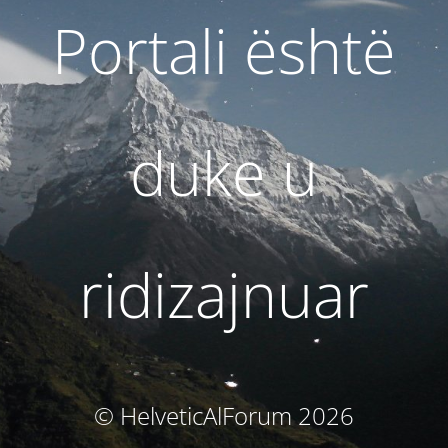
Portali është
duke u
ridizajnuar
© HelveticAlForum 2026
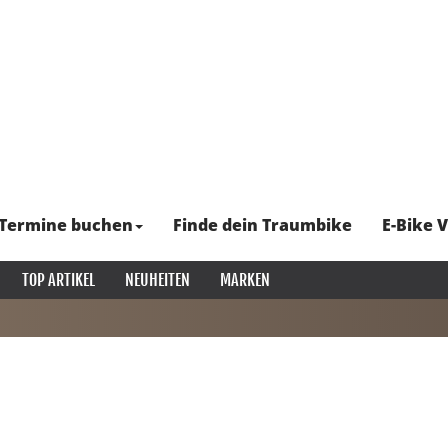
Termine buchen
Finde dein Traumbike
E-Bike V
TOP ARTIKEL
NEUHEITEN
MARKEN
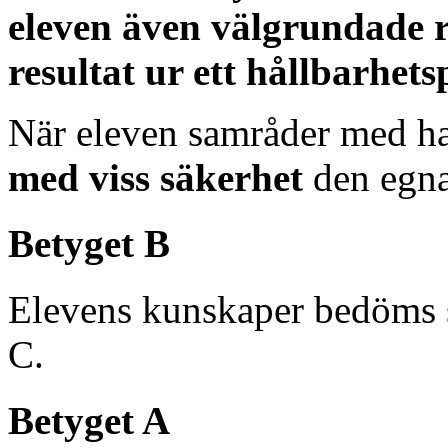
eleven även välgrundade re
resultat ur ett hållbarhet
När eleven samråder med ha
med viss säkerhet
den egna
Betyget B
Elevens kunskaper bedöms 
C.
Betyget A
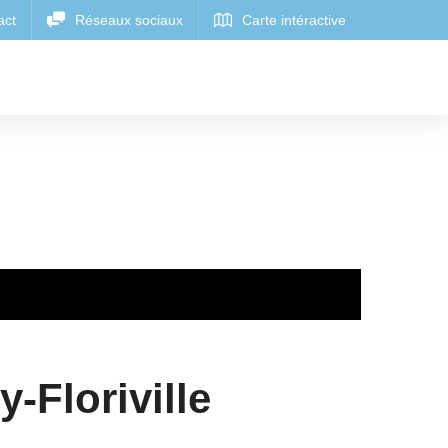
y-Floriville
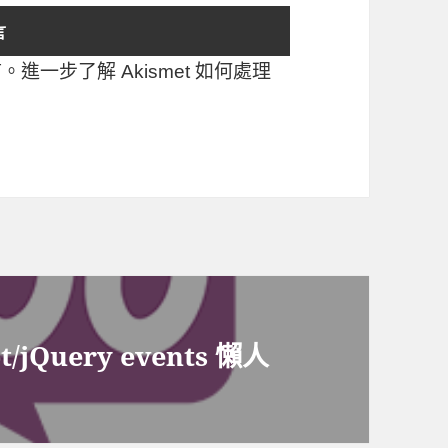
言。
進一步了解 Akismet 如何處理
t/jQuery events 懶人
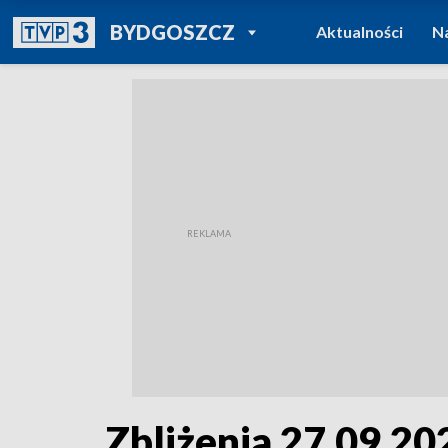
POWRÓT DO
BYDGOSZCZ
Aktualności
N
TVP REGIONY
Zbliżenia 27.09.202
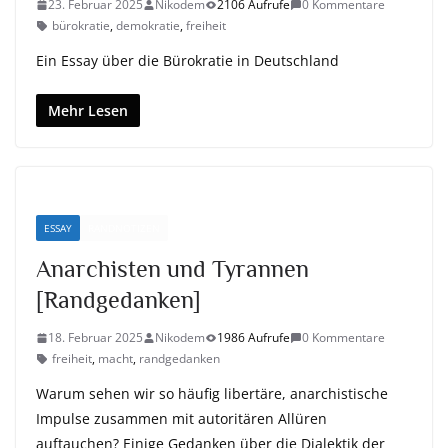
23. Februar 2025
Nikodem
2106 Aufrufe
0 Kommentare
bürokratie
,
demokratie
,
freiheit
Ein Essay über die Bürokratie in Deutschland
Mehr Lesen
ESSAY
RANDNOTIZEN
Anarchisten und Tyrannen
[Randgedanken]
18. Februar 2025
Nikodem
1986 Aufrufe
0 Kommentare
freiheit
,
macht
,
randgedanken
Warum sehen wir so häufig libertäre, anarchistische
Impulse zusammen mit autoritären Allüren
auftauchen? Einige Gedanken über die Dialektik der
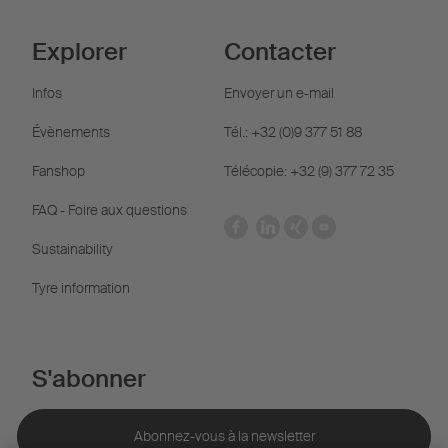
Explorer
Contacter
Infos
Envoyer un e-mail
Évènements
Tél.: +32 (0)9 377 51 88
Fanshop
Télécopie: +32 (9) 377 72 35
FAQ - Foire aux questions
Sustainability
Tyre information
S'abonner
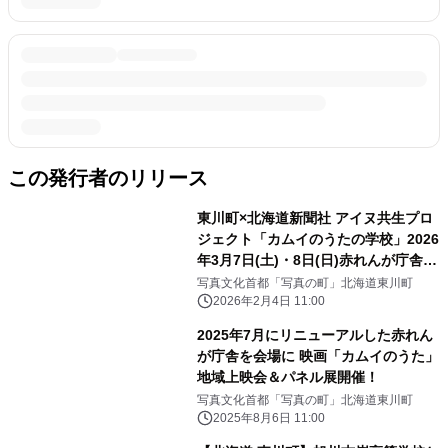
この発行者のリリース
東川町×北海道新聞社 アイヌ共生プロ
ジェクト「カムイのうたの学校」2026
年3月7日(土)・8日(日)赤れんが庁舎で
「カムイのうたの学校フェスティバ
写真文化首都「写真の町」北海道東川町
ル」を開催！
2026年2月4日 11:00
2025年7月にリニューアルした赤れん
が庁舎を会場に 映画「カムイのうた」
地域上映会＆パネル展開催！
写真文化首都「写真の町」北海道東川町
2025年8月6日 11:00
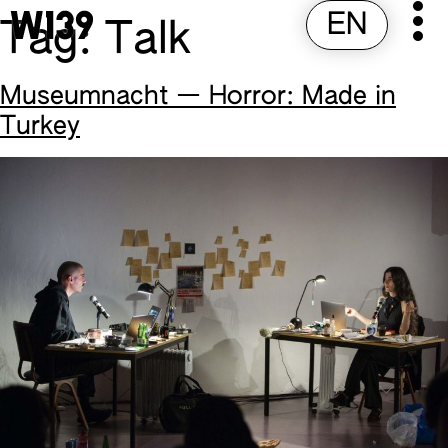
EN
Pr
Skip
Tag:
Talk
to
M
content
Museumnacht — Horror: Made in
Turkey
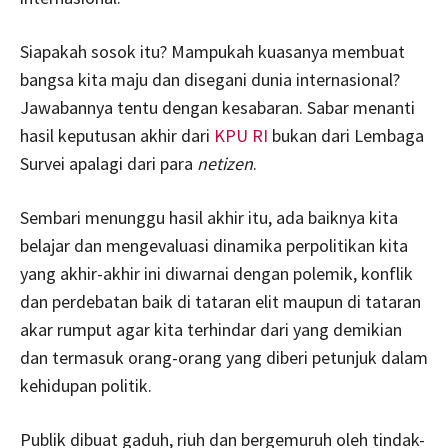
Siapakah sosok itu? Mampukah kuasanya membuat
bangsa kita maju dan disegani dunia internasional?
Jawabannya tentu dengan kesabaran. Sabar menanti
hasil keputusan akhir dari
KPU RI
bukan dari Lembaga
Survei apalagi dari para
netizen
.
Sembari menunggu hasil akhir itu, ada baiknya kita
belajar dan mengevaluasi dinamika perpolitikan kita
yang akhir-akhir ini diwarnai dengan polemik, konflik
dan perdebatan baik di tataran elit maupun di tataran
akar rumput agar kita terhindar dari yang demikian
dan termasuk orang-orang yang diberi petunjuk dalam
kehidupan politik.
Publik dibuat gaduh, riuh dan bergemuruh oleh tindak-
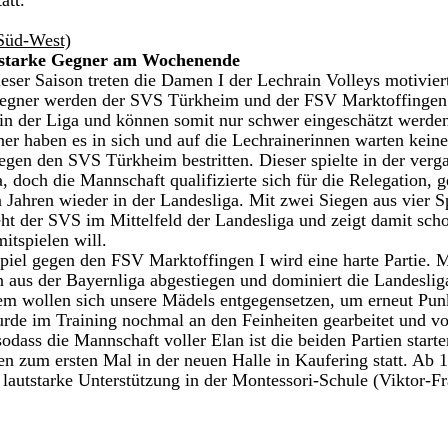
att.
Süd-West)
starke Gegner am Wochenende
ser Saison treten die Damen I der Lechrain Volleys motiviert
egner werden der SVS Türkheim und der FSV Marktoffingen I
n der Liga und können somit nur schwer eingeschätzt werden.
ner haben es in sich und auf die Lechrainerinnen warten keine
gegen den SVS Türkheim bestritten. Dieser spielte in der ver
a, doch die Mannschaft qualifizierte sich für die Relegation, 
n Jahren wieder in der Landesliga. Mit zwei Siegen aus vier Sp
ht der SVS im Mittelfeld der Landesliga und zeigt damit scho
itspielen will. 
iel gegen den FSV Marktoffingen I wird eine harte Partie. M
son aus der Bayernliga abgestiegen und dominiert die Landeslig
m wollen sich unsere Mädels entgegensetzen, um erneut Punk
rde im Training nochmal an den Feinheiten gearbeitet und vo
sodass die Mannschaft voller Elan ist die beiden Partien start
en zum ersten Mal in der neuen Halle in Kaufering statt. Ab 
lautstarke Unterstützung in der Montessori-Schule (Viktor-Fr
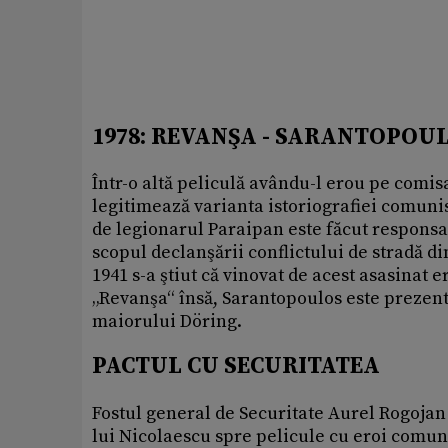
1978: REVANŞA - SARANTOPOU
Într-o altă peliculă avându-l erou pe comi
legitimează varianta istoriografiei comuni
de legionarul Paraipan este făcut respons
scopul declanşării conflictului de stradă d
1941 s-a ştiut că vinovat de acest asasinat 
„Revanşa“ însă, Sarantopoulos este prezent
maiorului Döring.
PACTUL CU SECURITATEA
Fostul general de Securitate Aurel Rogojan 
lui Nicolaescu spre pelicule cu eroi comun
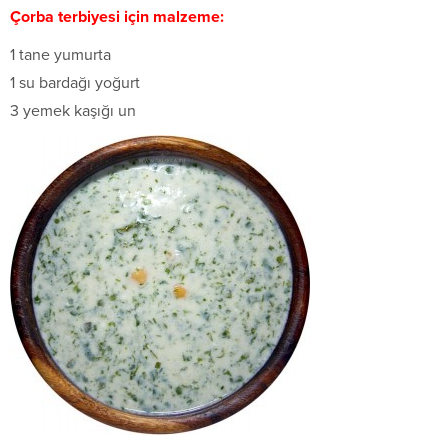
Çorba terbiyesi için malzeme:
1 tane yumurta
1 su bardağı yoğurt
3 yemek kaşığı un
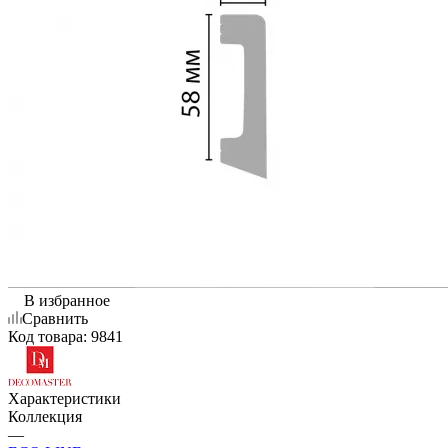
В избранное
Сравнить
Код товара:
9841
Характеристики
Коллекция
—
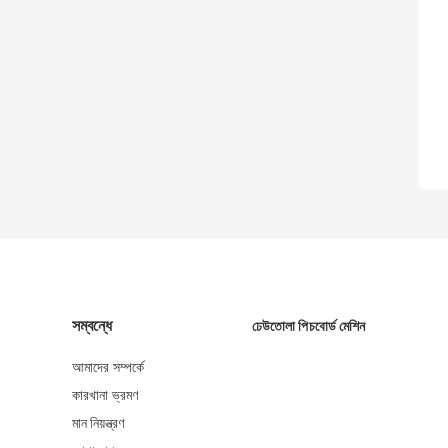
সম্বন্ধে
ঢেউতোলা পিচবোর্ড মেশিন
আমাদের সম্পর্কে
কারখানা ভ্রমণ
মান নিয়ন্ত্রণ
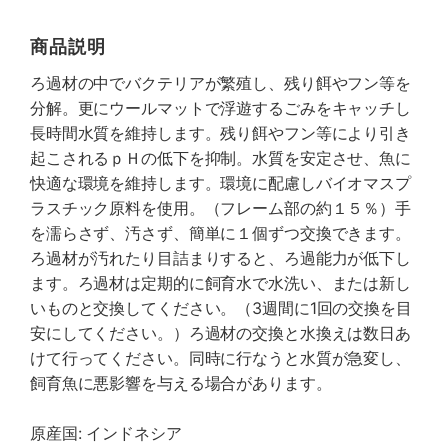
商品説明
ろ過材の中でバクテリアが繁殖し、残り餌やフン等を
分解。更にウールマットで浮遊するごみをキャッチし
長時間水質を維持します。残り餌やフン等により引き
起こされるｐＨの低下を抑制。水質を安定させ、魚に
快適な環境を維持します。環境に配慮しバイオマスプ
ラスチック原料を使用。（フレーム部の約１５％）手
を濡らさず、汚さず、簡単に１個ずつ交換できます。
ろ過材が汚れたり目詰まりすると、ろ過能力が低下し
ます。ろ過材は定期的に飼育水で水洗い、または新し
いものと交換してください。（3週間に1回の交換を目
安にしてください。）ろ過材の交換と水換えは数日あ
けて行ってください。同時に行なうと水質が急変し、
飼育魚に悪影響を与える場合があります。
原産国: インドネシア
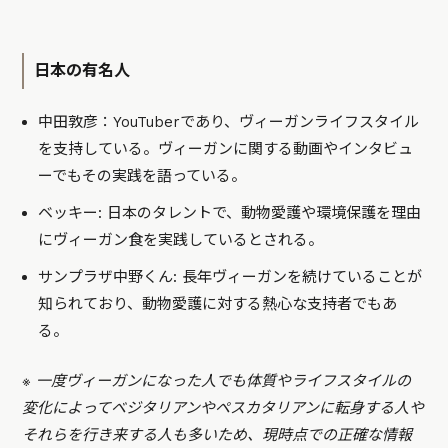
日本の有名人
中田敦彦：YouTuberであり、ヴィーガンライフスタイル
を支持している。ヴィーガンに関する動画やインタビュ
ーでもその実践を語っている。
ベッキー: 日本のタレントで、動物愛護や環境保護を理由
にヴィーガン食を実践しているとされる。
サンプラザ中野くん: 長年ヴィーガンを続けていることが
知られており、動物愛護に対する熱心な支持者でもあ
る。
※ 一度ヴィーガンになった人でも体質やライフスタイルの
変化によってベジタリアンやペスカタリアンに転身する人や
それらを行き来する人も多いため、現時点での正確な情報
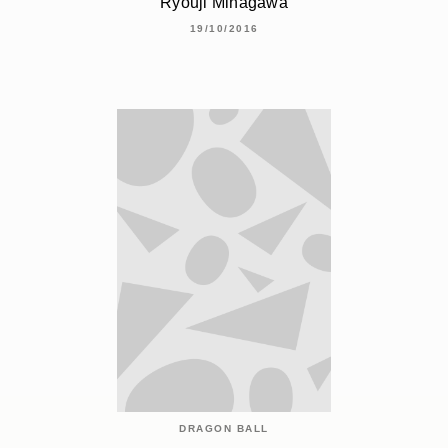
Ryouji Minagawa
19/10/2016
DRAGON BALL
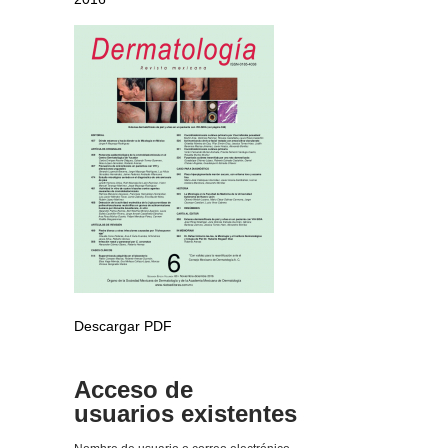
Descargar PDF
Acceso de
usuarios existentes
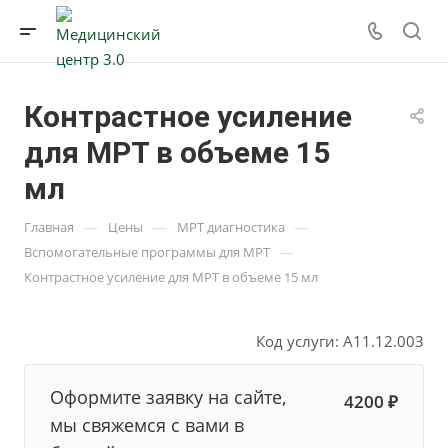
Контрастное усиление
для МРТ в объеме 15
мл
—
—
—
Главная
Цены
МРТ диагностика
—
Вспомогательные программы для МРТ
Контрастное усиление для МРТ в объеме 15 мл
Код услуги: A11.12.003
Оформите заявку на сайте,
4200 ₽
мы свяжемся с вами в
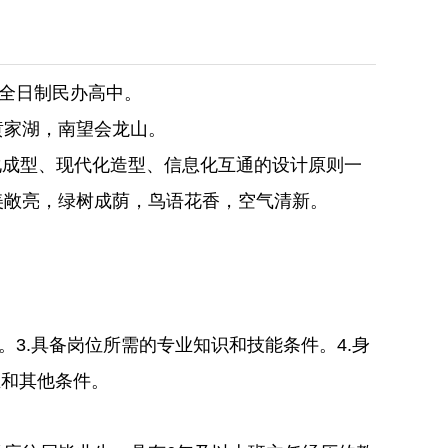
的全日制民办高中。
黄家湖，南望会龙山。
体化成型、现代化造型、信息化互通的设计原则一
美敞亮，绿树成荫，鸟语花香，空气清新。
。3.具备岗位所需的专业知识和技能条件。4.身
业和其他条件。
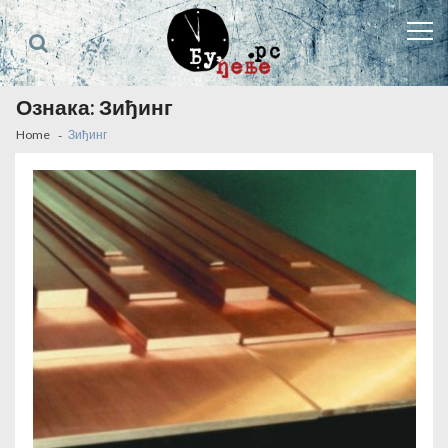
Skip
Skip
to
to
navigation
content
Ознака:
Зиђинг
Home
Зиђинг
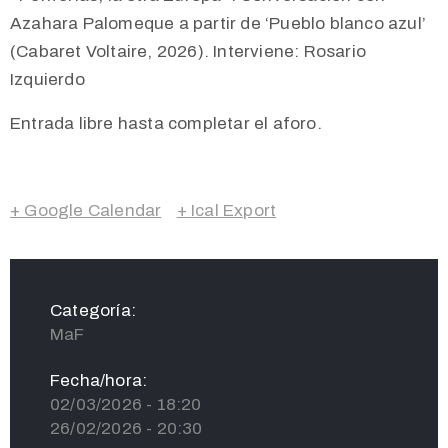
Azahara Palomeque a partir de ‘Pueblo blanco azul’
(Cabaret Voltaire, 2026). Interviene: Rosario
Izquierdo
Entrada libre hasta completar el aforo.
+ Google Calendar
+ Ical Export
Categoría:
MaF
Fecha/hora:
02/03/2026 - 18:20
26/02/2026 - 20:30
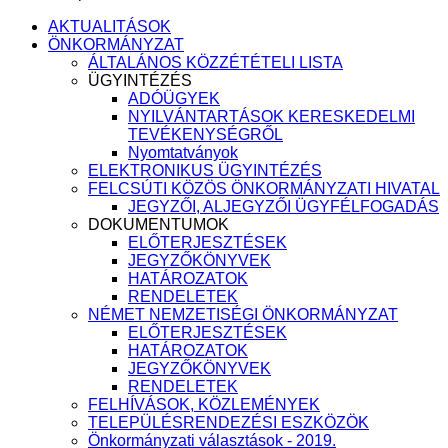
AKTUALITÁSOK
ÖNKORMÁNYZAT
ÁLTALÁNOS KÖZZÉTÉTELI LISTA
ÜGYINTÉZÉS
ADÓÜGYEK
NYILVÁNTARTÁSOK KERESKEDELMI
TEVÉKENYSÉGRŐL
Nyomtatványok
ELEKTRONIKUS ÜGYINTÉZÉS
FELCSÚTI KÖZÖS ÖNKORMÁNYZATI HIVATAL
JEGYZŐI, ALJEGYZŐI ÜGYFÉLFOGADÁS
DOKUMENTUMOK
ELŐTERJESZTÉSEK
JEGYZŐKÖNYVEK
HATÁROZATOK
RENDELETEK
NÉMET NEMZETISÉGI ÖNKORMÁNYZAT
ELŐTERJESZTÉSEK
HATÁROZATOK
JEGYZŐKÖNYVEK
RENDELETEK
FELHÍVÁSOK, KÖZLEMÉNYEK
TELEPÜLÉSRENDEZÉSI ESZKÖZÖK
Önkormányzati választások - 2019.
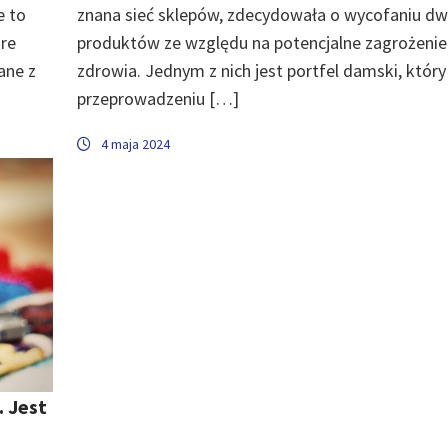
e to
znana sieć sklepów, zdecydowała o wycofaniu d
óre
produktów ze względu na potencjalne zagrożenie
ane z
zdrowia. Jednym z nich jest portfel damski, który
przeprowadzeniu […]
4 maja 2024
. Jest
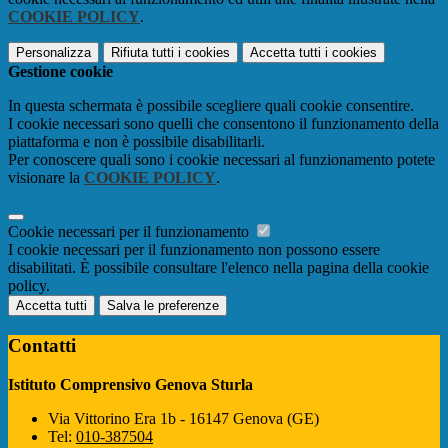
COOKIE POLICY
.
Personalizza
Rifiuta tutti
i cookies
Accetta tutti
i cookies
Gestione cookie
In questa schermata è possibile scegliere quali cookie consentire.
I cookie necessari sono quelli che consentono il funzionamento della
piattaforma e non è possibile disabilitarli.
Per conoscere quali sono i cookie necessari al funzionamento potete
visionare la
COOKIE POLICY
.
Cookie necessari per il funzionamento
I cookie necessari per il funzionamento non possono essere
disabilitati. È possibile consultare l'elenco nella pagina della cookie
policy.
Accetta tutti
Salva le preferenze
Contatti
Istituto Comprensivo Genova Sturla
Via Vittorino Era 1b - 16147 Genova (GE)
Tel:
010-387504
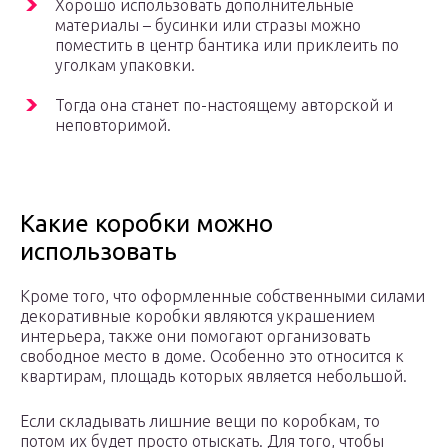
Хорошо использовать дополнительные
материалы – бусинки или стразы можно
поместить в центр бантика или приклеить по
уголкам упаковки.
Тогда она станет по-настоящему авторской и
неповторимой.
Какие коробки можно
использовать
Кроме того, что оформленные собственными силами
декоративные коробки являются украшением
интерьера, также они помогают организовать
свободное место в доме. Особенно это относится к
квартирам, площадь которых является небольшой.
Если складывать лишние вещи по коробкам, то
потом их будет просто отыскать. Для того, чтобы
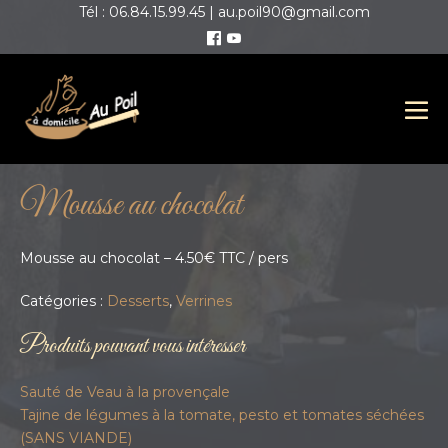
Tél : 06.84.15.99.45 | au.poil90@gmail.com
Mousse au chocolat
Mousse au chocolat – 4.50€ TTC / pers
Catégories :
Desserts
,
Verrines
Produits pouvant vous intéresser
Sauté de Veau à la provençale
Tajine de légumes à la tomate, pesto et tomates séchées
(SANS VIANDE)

**Your assignment:** Where a line of the records contains the word "Türkheim", copy that line.

**Result for this task:**
egner werden der SVS Türkheim und der FSV Marktoffingen I
gegen den SVS Türkheim bestritten. Dieser spielte in der ver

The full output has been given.